Three Shades of Welfare in Applied Economics




Brizmohun, Roshini

Type of Degree

PhD Dissertation


Agricultural Economics and Rural Sociology


This dissertation comprises of three essays, organized in chapters, on the broader topic of welfare in applied economics. The first essay studies the implications of high food prices resulting from climate change on food security in small islands, using Mauritius as a case-study. Climate change will adversely impact prices of agricultural commodities. The study derives and calculates the government cost and the welfare effects of an increase in world price of rice on consumers in Mauritius. Using an equilibrium displacement model, this study finds that an increase in the price of rice by 35%, as predicted by the literature on climate change and rice prices, will result in an increase of 28.8% in government spending, representing the additional outlays to support a rice subsidy scheme for food security.

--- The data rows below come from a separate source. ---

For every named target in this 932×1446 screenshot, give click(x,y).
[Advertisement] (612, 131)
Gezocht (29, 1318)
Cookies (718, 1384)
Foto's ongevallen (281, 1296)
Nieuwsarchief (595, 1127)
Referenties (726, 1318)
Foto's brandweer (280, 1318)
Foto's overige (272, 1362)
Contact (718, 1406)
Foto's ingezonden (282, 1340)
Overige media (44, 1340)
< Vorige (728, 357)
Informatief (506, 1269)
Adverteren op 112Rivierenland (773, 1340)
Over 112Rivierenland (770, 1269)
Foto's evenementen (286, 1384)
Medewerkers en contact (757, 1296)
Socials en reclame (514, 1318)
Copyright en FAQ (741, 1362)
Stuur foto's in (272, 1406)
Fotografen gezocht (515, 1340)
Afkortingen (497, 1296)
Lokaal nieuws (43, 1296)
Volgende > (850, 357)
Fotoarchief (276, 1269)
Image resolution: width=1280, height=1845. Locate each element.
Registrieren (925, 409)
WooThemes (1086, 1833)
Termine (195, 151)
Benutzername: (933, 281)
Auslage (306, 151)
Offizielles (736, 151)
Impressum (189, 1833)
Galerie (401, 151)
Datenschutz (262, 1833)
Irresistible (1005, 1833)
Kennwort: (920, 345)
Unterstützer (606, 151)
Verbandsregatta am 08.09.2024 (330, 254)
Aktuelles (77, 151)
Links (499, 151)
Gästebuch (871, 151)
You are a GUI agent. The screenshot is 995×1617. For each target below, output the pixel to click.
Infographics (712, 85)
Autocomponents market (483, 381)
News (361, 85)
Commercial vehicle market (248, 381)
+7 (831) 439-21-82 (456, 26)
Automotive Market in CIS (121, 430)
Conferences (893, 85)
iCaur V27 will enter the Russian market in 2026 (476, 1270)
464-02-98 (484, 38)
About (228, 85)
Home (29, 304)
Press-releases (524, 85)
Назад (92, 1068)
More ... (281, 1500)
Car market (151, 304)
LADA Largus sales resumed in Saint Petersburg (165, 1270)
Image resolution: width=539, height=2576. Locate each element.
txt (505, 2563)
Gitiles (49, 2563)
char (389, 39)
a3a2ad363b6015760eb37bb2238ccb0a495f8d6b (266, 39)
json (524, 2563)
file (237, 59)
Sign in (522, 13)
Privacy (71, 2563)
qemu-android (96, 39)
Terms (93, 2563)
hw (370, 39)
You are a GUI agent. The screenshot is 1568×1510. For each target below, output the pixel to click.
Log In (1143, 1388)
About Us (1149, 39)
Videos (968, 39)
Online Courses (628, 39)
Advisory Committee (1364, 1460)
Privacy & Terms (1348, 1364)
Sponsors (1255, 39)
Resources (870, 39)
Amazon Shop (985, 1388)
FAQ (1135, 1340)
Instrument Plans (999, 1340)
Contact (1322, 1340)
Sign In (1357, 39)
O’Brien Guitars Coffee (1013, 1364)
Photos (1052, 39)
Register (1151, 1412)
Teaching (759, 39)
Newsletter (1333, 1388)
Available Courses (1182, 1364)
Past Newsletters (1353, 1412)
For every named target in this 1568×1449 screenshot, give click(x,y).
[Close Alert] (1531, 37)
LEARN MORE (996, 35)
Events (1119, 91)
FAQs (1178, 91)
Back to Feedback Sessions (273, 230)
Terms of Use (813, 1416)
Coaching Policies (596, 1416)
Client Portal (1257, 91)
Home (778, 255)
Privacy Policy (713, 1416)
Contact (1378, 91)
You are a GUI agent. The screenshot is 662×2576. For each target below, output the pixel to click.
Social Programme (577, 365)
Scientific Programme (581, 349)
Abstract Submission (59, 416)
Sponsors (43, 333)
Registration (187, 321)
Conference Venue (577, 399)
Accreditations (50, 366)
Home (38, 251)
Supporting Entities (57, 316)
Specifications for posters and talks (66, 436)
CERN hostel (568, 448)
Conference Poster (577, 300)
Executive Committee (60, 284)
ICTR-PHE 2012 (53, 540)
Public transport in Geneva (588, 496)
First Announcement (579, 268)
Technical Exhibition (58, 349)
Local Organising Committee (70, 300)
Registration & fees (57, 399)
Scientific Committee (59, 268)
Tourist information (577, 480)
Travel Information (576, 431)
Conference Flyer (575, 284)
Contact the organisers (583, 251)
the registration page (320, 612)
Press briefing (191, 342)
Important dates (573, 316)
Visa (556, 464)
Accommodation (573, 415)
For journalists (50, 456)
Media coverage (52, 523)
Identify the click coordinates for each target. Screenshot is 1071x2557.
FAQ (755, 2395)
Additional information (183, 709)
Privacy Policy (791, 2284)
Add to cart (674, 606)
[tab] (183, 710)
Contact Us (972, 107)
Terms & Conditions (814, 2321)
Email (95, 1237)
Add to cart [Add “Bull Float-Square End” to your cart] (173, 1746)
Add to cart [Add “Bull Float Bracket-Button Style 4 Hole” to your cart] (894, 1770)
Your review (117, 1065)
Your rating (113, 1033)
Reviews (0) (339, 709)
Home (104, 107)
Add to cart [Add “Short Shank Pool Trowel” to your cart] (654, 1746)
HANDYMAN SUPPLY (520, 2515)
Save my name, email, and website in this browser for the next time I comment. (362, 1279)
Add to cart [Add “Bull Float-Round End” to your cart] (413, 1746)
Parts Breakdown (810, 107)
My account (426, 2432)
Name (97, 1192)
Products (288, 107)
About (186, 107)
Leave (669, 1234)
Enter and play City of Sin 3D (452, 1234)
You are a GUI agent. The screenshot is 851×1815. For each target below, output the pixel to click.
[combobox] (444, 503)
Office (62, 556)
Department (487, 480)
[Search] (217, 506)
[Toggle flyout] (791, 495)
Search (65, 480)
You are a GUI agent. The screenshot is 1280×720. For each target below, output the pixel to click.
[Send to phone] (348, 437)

Using 2012 as the baseline, the welfare analysis results suggest that consumer surplus for ration rice consumers increases by Mauritian Rupees 626 million (USD 18 million) while consumer surplus decreases by Mauritian Rupees 454 million (USD13 million) for basmati rice consumers. The second paper focuses on welfare of women in society and hypothesizes that gender wage gap decreases with the implementation of a national gender policy framework (NGPF) from 2007 to 2017 on the island of Mauritius. Using data from the household budget surveys of 2007, 2012 and 2017, the impact of the policy is analyzed using difference-in-differences. The results indicate that no significant changes occurred in 2012 in the wage gap between men and women after controlling for human specification, industry, and occupation. The policy impact was significant in 2017 when controlling for industry and occupation. The final chapter attempts to determine whether negative personal attitudes toward welfare may prevent eligible persons from applying for food stamps in the United States. Using the dataset from the 2002 National Survey of American Families (NSAF), a logistic regression model was run. The findings of this study indicate that negative attitudes towards welfare may prevent people from applying for food stamps. Food insecurity on the other hand, increases the likelihood of applying for food stamps. Demographic variables such as education and marital status also influence the probability of applying for food stamps.